At some point, we stopped having good wars.  It was not for lack of evil men and empires trying to steal away democracy and freedom.  We have always had those.  Maybe not on the scale of the Kaiser or der Fuhrer but enemies of all America stands for have always existed.  I wish I knew why wars against tyrants and dictators and terrorists stopped being good.  At some point we were worn down from a Cold War in which there was no battle to speak of but still the cost of it all in children huddling beneath desks in case of nuclear war or fall out shelter signs all over schools and community buildings or a thousand other small arenas in which the conflict was fought.  Then it all ended without a bang—more like a ballot box and a collapse from internal pressure and the wall came down and we even had hope for Russia.  The old evil empire seemed to be gone but not evil itself.  In my lifetime I have counted so many different armed conflicts or peacekeeping missions or whatever you want to call them that I have lost track of the number.  Some of them seemed good.  Desert Storm seemed noble enough until it didn't.  Then in Iraq and Afghanistan we seemed to be the good guys but they were not real wars.  We did not win as much as we got tired of it all, the political costs became too great, and an exit strategy was sought to save face.  Now we have had another fight with Iran—a commonly accepted bad player in a region of bad players doing bad things.  But it did not take long for the shine to be tarnished on this as well.

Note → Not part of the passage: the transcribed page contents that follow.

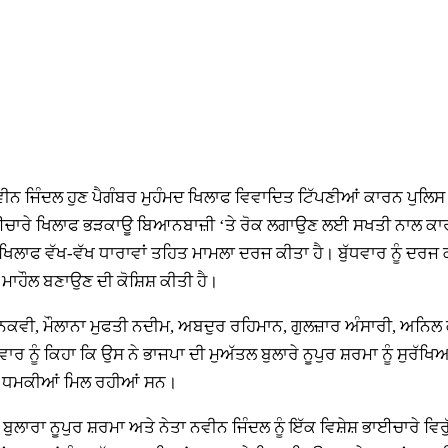
ਨਵੀਨ ਜਿੰਦਲ ਹੁਣ ਪੈਗੰਬਰ ਮੁਹੰਮਦ ਖਿਲਾਫ ਵਿਵਾਦਿਤ ਟਿੱਪਣੀਆਂ ਕਾਰਨ ਪੁਲਿਸ ਵ
ੇਸ਼ ਭਾਈਚਾਰੇ ਖਿਲਾਫ ਭੜਕਾਊ ਬਿਆਨਬਾਜ਼ੀ ‘ਤੇ ਰੋਕ ਲਗਾਉਣ ਲਈ ਸਖਤੀ ਨਾਲ ਕ
 ਦੇ ਖਿਲਾਫ ਵੱਖ-ਵੱਖ ਧਾਰਾਵਾਂ ਤਹਿਤ ਮਾਮਲਾ ਦਰਜ ਕੀਤਾ ਹੈ। ਬੁੱਧਵਾਰ ਨੂ
 ਮਾਹੌਲ ਬਣਾਉਣ ਦੀ ਕੋਸ਼ਿਸ਼ ਕੀਤੀ ਹੈ।
 ਨਕਵੀ, ਮੌਲਾਨਾ ਮੁਫਤੀ ਨਦੀਮ, ਅਬਦੁਰ ਰਹਿਮਾਨ, ਗੁਲਜ਼ਾਰ ਅੰਸਾਰੀ, ਅਨਿਲ ਕ
ੂੰ ਕਿਹਾ ਕਿ ਉਸ ਨੇ ਭਾਜਪਾ ਦੀ ਮੁਅੱਤਲ ਬੁਲਾਰੇ ਨੂਪੁਰ ਸ਼ਰਮਾ ਨੂੰ ਸੁਰੱਖਿ
ੀਆਂ ਧਮਕੀਆਂ ਮਿਲ ਰਹੀਆਂ ਸਨ।
ਾਰਾ ਨੂਪੁਰ ਸ਼ਰਮਾ ਅਤੇ ਨੇਤਾ ਨਵੀਨ ਜਿੰਦਲ ਨੂੰ ਇੱਕ ਵਿਸ਼ੇਸ਼ ਭਾਈਚਾਰੇ ਵਿਰੁ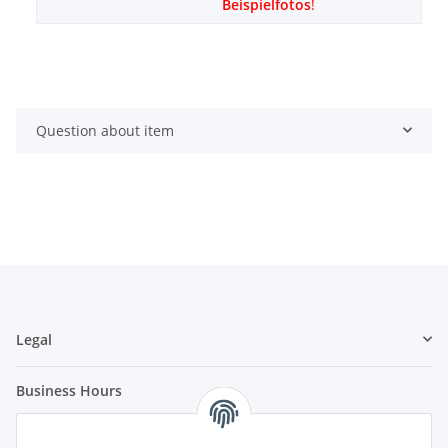
Beispielfotos
!
Question about item
Legal
Business Hours
Our company will be closed from 22.12.2023 up to and
including 01.01.2024.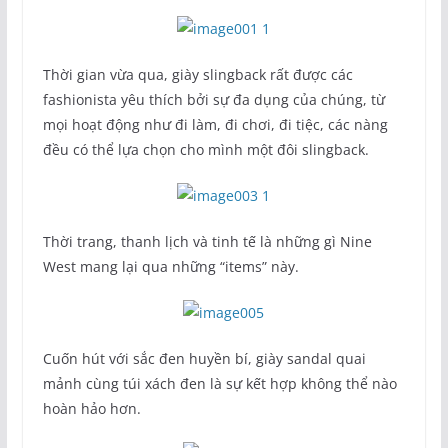
Thời gian vừa qua, giày slingback rất được các
fashionista yêu thích bởi sự đa dụng của chúng, từ
mọi hoạt động như đi làm, đi chơi, đi tiệc, các nàng
đều có thể lựa chọn cho mình một đôi slingback.
Thời trang, thanh lịch và tinh tế là những gì Nine
West mang lại qua những “items” này.
Cuốn hút với sắc đen huyền bí, giày sandal quai
mảnh cùng túi xách đen là sự kết hợp không thể nào
hoàn hảo hơn.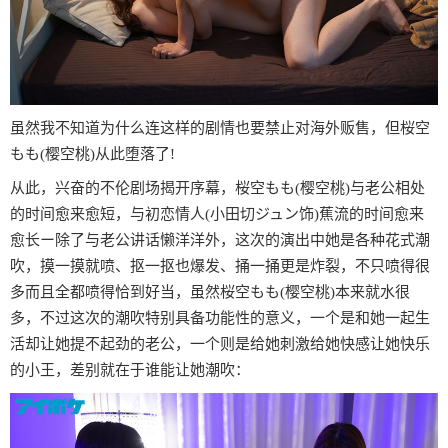
虽然我不知道为什么连这样的剧情也要禁止对海外贩售，但桜空
もも(樱空桃)从此堕落了!
从此，兴奋的不伦剧场揭开序幕，桜空もも(樱空桃)与老公相处
的时间愈来愈短，与初恋情人(小田切ジュン饰)蕉流的时间愈来
愈长ー除了与老公讲话懒洋洋外，这次的演出中她是各种花式潮
吹，摸一摸就喷、抠一抠也爆发、捅一捅更是炸裂，不只喷得很
多而且全都喷得恰到好当，虽然桜空もも(樱空桃)本来就水很
多，不过这次的潮吹特别具备功能性的意义，一个是和她一起生
活却让她提不起劲的老公，一个则是给她刺激给她快感让她快乐
的小王，差别就在于谁能让她潮吹：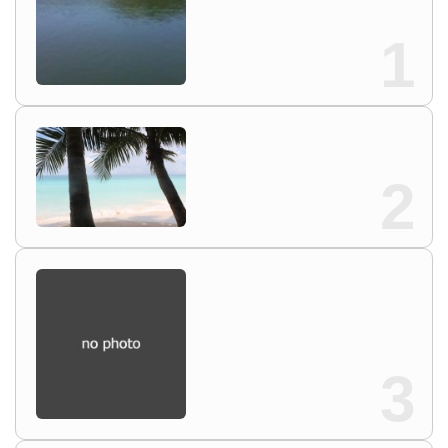
1
2
3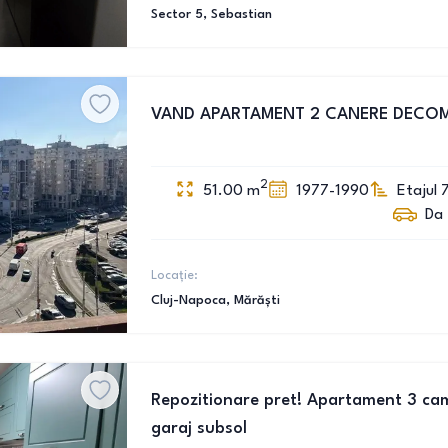
Sector 5
, Sebastian
VAND APARTAMENT 2 CANERE DECO
2
51.00
m
1977-1990
Etajul 
Da
Locație:
Cluj-Napoca
, Mărăști
Repozitionare pret! Apartament 3 cam
garaj subsol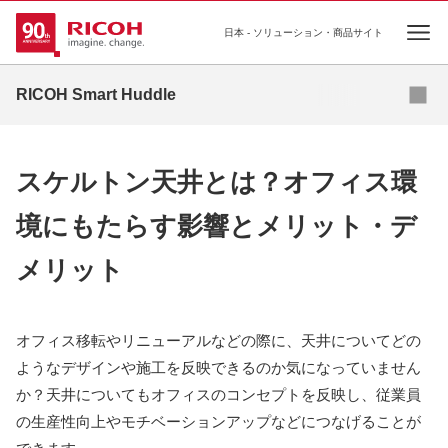
日本 - ソリューション・商品サイト
Ope
資料ダウンロード
RICOH Smart Huddle
リコーが考えるこれからの7つの”はたらく”
スケルトン天井とは？オフィス環
コラム
境にもたらす影響とメリット・デ
プロジェクトマネジメント
メリット
導入事例
オフィス移転やリニューアルなどの際に、天井についてどの
ようなデザインや施工を反映できるのか気になっていません
か？天井についてもオフィスのコンセプトを反映し、従業員
の生産性向上やモチベーションアップなどにつなげることが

Americans have always honored those in uniform—well, except for those who came home from Vietnam and were treated as if they were the cause of that problem.  We have and should feel nothing but gratitude for men (and women) who sacrificed everything for God, country, apple pie, and our way of life.  But somewhere I think we gave up on the whole idea of a good war.  It seems that none of us can agree on an enemy or a cause anymore.  We are even second guessing the Great War and the last Good War.  We got over Germany, Korea, and Vietnam and they became partners with us in supplying our economic thirst for goods.  We forgot the atrocities of the past—mostly.  But we still cannot swallow the idea that any war for any cause can be good.  Even theologians argue over what wars were or are just and what are or were unjust.  It is not as easy as it once was.  The wartime presidents have been shown to have their own dark sides or they have been blamed for the decisions they made then that some might not make now.  The postwar presidents have thought that a conflict might unite support for them and their policies but it has not worked that way.  Trump said he would get us out of wars but has blood on his hands.  We do not have the stomach for war anymore.  We decry civilian casualties and live in the illusion that wars can be fought in a sanitized way in which there are no grieving mothers or fathers or parents or children—but there always are.  We live in an age of angst about every war and struggle to conceive of any reason why anyone would fight.  Have we lost the fight or simply lost the causes to fight for or to fight against?  In less than a month Memorial Day will happen again.  Has it become simply another day off that is filled with distractions to keep us from thinking about wars, bad wars, great wars, good wars, and those who fought in them and gave up everything for that fight?  I hope it is not true.  Please tell me it is not.